I am working on figuring it out though and making it work because I think it may be making a difference in my pain. The whole point is that by reducing and eliminating gluten as much as possible from my diet, I am reducing the presence of a rather inflammatory chemical. And, as endometriosis is an inflammatory disease, especially mine which inflamed my entire abdominal cavity, cutting out gluten can help reduce the 'fanning of the flames'. Studies have shown that around 50% of women with endometriosis experience significant reduction in pain when they eliminate gluten from their diet. I'm giving it another month, to be sure, but I may luckily fall into that 50%. It is a bummer to have to make such a huge dietary adjustment, but I need to count my blessings that there are things I can do to reduce my pain and discomfort.

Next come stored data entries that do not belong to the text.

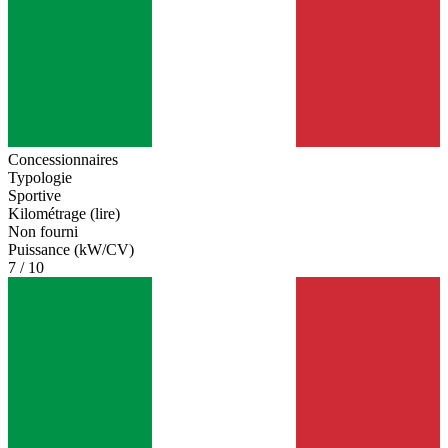
Concessionnaires
Typologie
Sportive
Kilométrage (lire)
Non fourni
Puissance (kW/CV)
7 / 10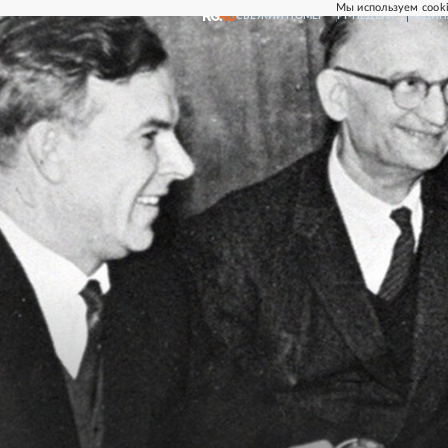
Мы используем cooki
СВЕЖИЙ НОМЕР
РГ-НЕДЕЛЯ
РОДИН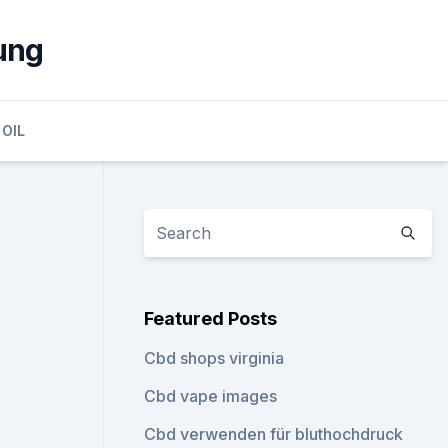
ung
 OIL
Featured Posts
Cbd shops virginia
Cbd vape images
Cbd verwenden für bluthochdruck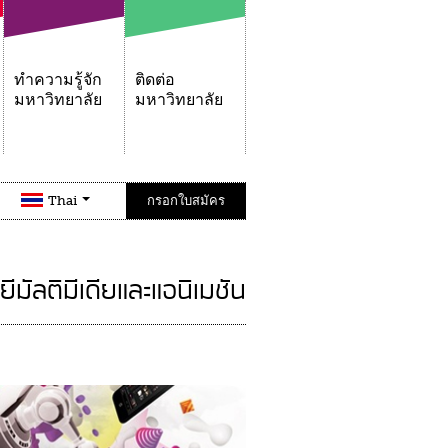
ทำความรู้จัก
ติดต่อ
มหาวิทยาลัย
มหาวิทยาลัย
Thai
กรอกใบสมัคร
มัลติมีเดียและแอนิเมชัน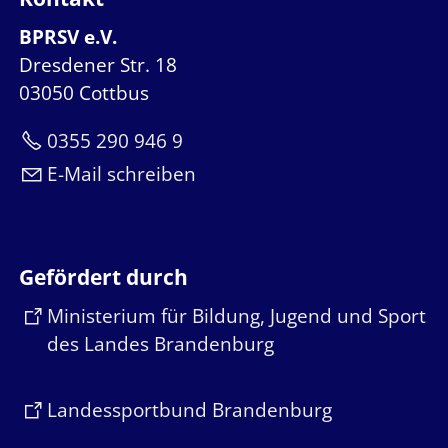
BPRSV e.V.
Dresdener Str. 18
03050 Cottbus
0355 290 946 9
E-Mail schreiben
Gefördert durch
Ministerium für Bildung, Jugend und Sport
des Landes Brandenburg
Landessportbund Brandenburg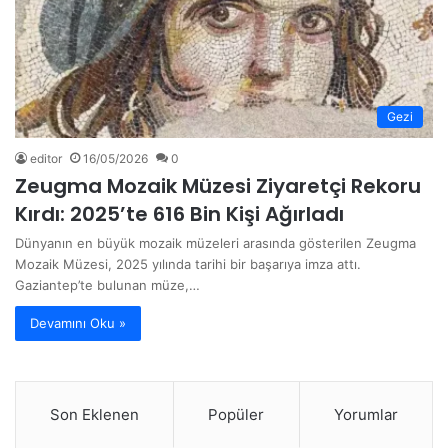
Gezi
editor
16/05/2026
0
Zeugma Mozaik Müzesi Ziyaretçi Rekoru
Kırdı: 2025’te 616 Bin Kişi Ağırladı
Dünyanın en büyük mozaik müzeleri arasında gösterilen Zeugma
Mozaik Müzesi, 2025 yılında tarihi bir başarıya imza attı.
Gaziantep’te bulunan müze,…
Devamını Oku »
Son Eklenen
Popüler
Yorumlar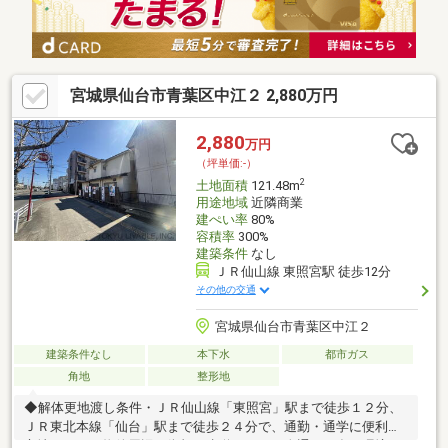
宮城県仙台市青葉区中江２ 2,880万円
2,880
万円
（坪単価:-）
2
土地面積
121.48m
用途地域
近隣商業
建ぺい率
80%
容積率
300%
建築条件
なし
ＪＲ仙山線 東照宮駅 徒歩12分
その他の交通
宮城県仙台市青葉区中江２
建築条件なし
本下水
都市ガス
角地
整形地
◆解体更地渡し条件・ＪＲ仙山線「東照宮」駅まで徒歩１２分、
ＪＲ東北本線「仙台」駅まで徒歩２４分で、通勤・通学に便利な
立地です。・物件周辺は街灯や歩道もあり、人通りの多い環境で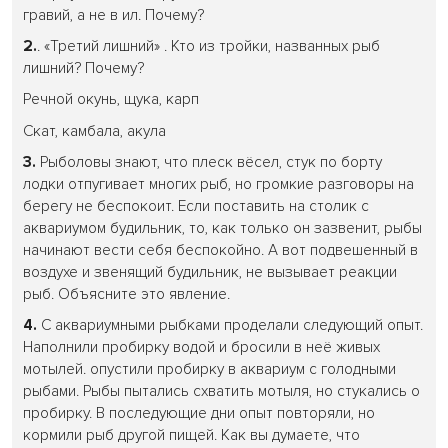
гравий, а не в ил. Почему?
2.
. «Третий лишний» . Кто из тройки, названных рыб
лишний? Почему?
Речной окунь, щука, карп
Скат, камбала, акула
3.
Рыболовы знают, что плеск вёсел, стук по борту
лодки отпугивает многих рыб, но громкие разговоры на
берегу не беспокоит. Если поставить на столик с
аквариумом будильник, то, как только он зазвенит, рыбы
начинают вести себя беспокойно. А вот подвешенный в
воздухе и звенящий будильник, не вызывает реакции
рыб. Объясните это явление.
4.
С аквариумными рыбками проделали следующий опыт.
Наполнили пробирку водой и бросили в неё живых
мотылей. опустили пробирку в аквариум с голодными
рыбами. Рыбы пытались схватить мотыля, но стукались о
пробирку. В последующие дни опыт повторяли, но
кормили рыб другой пищей. Как вы думаете, что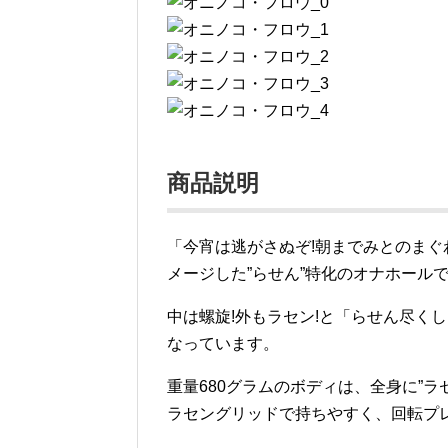
商品説明
「今宵は逃がさぬぞ!朝までみとのまぐわ
メージした”らせん”特化のオナホール
中は螺旋!外もラセン!と「らせん尽く
なっています。
重量680グラムのボディは、全身に”
ラセングリッドで持ちやすく、回転プ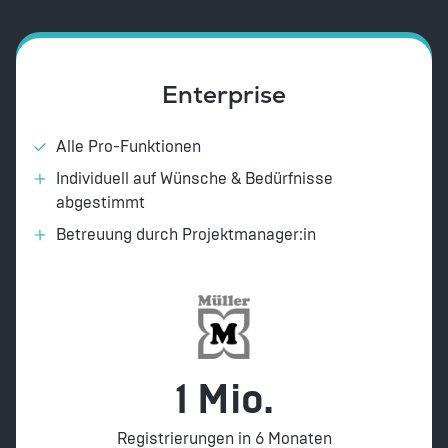
Enterprise
Alle Pro-Funktionen
Individuell auf Wünsche & Bedürfnisse
abgestimmt
Betreuung durch Projektmanager:in
1 Mio.
Registrierungen in 6 Monaten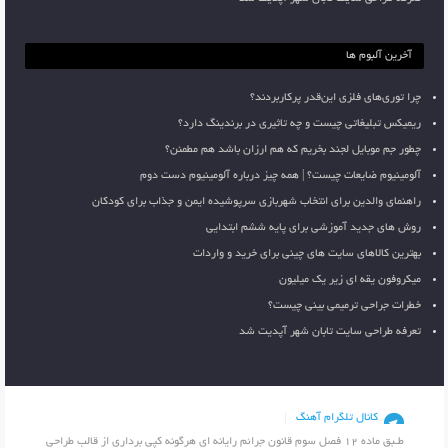
آخرین آلبوم ها
چرا توری‌های فلزی این‌قدر پرکاربردند؟
ریمیکس تبلیغاتی چیست و چه تاثیری در برندینگ دارد؟
چطور جم موبایل لجند بخریم که هم ارزان باشد هم مطمئن؟
آلومینیوم ضایعات چیست؟ | همه چیز درباره آلومینیوم دست دوم
راهنمای والدین برای انتخاب شهربازی سرپوشیده ایمن و جذاب برای کودکان
روش های جدید آموزشی برای پایه ششم ابتدایی
بهترین کالاهای سایت های چینی برای خرید و واردات
میکروفون یقه ای زیر یک میلیون
خطرات جراحی ترمیمی بینی چیست؟
تعرفه طراحی سایت تابان شهر آپدیت شد
کانال تلگرام آهنگ
طـبق ماده 12 فصل سوم قانون جرائم رایانه ای هرگونه کپی برداری از قالب طراحی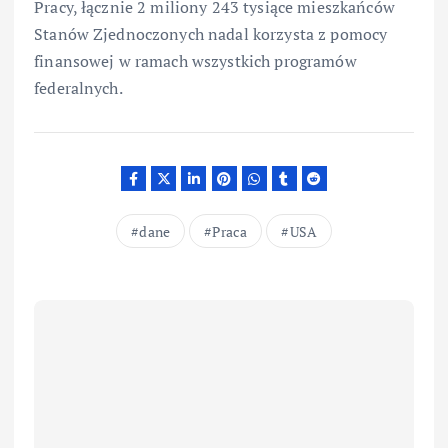
Pracy, łącznie 2 miliony 243 tysiące mieszkańców
Stanów Zjednoczonych nadal korzysta z pomocy
finansowej w ramach wszystkich programów
federalnych.
dane
Praca
USA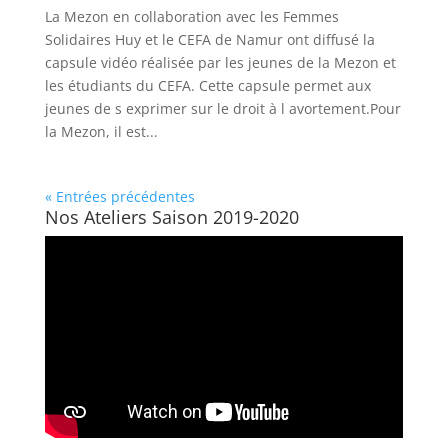
La Mezon en collaboration avec les Femmes
Solidaires Huy et le CEFA de Namur ont diffusé la
capsule vidéo réalisée par les jeunes de la Mezon et
les étudiants du CEFA. Cette capsule permet aux
jeunes de s exprimer sur le droit à l avortement.Pour
la Mezon, il est...
« Entrées précédentes
Nos Ateliers Saison 2019-2020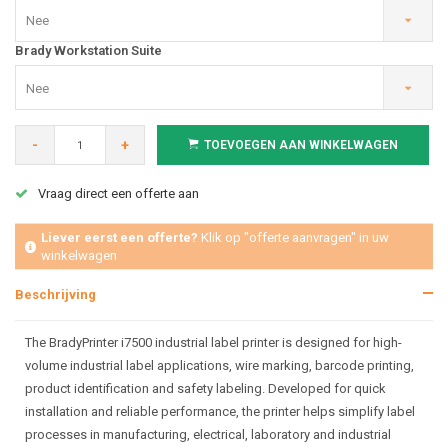
Nee
Brady Workstation Suite
Nee
-
+
TOEVOEGEN AAN WINKELWAGEN
Vraag direct een offerte aan
Liever eerst een offerte?
Klik op "offerte aanvragen" in uw
winkelwagen
Beschrijving
The BradyPrinter i7500 industrial label printer is designed for high-
volume industrial label applications, wire marking, barcode printing,
product identification and safety labeling. Developed for quick
installation and reliable performance, the printer helps simplify label
processes in manufacturing, electrical, laboratory and industrial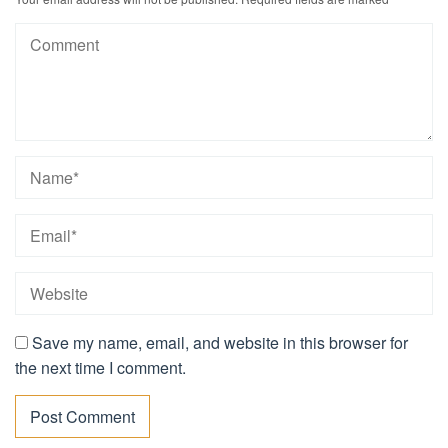
Save my name, email, and website in this browser for
the next time I comment.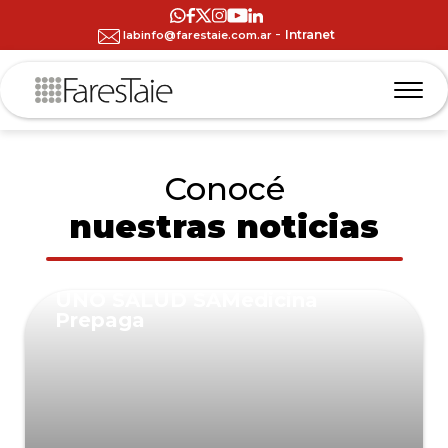
-
Intranet
labinfo@farestaie.com.ar
Conocé
nuestras noticias
UNO SALUD SAMedicina
Prepaga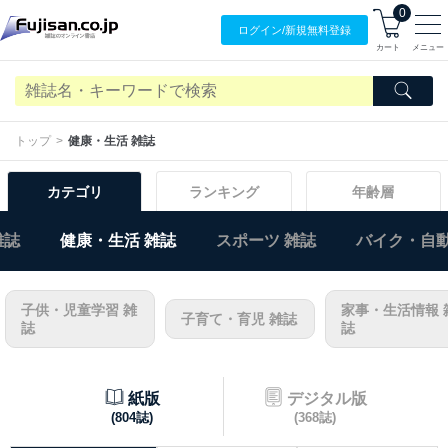
0
ログイン/
新規無料
登録
カート
メニュー
トップ
健康・生活 雑誌
カテゴリ
ランキング
年齢層
雑誌
健康・生活 雑誌
スポーツ 雑誌
バイク・自動
子供・児童学習 雑
家事・生活情報 
子育て・育児 雑誌
誌
誌
紙版
デジタル版
(804誌)
(368誌)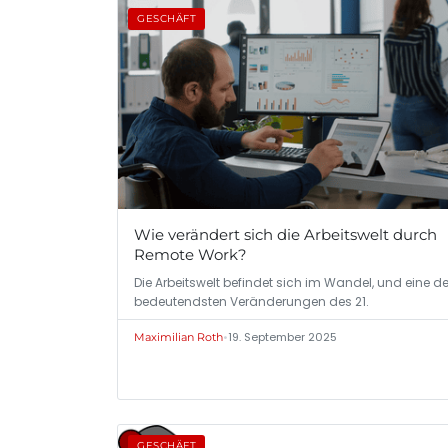
GESCHÄFT
Wie verändert sich die Arbeitswelt durch
Remote Work?
Die Arbeitswelt befindet sich im Wandel, und eine de
bedeutendsten Veränderungen des 21.
•
19. September 2025
Maximilian Roth
GESCHÄFT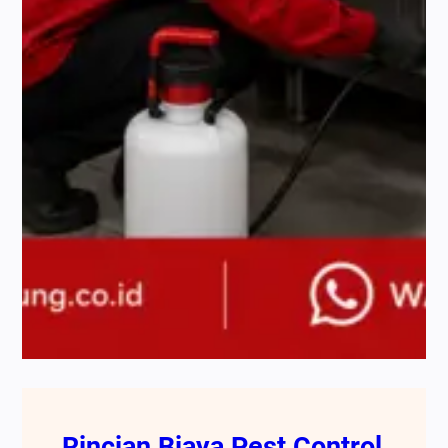
Rincian Biaya Pest Control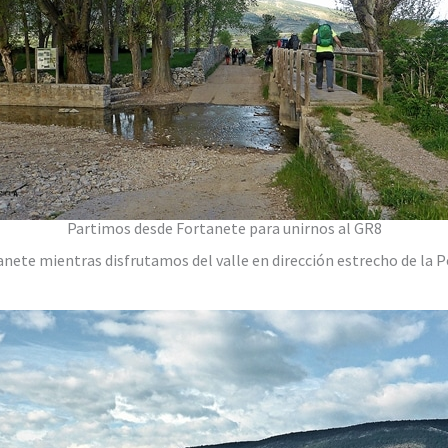
Partimos desde Fortanete para unirnos al GR8
nete mientras disfrutamos del valle en dirección estrecho de la P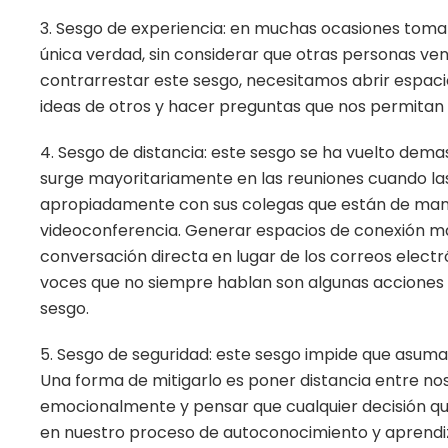
3. Sesgo de experiencia: en muchas ocasiones tom
única verdad, sin considerar que otras personas ve
contrarrestar este sesgo, necesitamos abrir espac
ideas de otros y hacer preguntas que nos permitan 
4. Sesgo de distancia: este sesgo se ha vuelto dem
surge mayoritariamente en las reuniones cuando las
apropiadamente con sus colegas que están de man
videoconferencia. Generar espacios de conexión más a
conversación directa en lugar de los correos elect
voces que no siempre hablan son algunas acciones
sesgo.
5. Sesgo de seguridad: este sesgo impide que asuma
Una forma de mitigarlo es poner distancia entre no
emocionalmente y pensar que cualquier decisión q
en nuestro proceso de autoconocimiento y aprendiz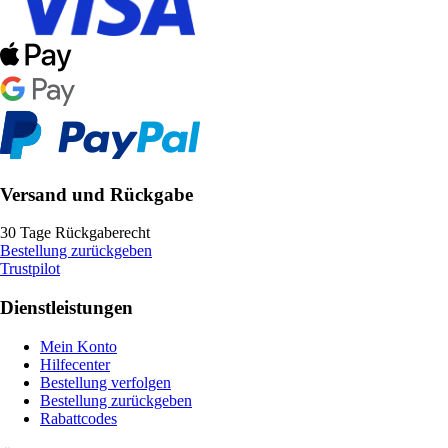
Versand und Rückgabe
30 Tage Rückgaberecht
Bestellung zurückgeben
Trustpilot
Dienstleistungen
Mein Konto
Hilfecenter
Bestellung verfolgen
Bestellung zurückgeben
Rabattcodes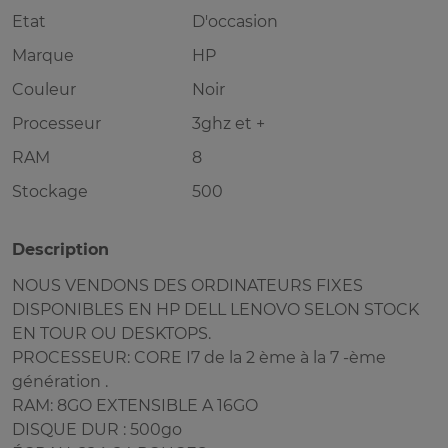
Etat
D'occasion
Marque
HP
Couleur
Noir
Processeur
3ghz et +
RAM
8
Stockage
500
Description
NOUS VENDONS DES ORDINATEURS FIXES
DISPONIBLES EN HP DELL LENOVO SELON STOCK
EN TOUR OU DESKTOPS.
PROCESSEUR: CORE I7 de la 2 ème à la 7 -ème
génération .
RAM: 8GO EXTENSIBLE A 16GO
DISQUE DUR : 500go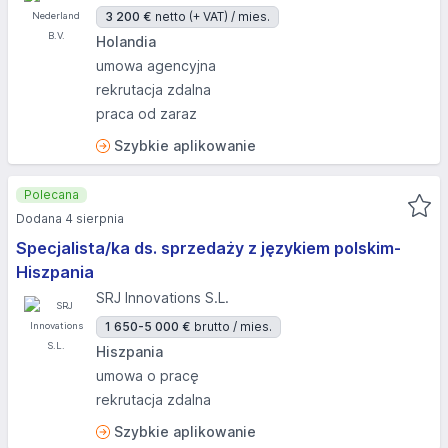
3 200 €
netto (+ VAT) / mies.
Holandia
umowa agencyjna
rekrutacja zdalna
praca od zaraz
Szybkie aplikowanie
Polecana
Dodana 4 sierpnia
Specjalista/ka ds. sprzedaży z językiem polskim-
Hiszpania
SRJ Innovations S.L.
1 650-5 000 €
brutto / mies.
Hiszpania
umowa o pracę
rekrutacja zdalna
Szybkie aplikowanie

I bought several things at Bob's Red Mill, and I even got a sandwich, which was made of the first GOOD gluten free bread I've had so far. It was nice to feel excited about these changes I need to make, and to have hope that there are products that make the change less difficult. Plus, I'm lucky that I can have a tiny bit of gluten without getting severely ill. I just need to avoid it as much as I can, not 100%. My mum is even giving me her old breadmaker so I can make my own gluten free loaves. There are plenty of options, products, and help to make this change more tolerable.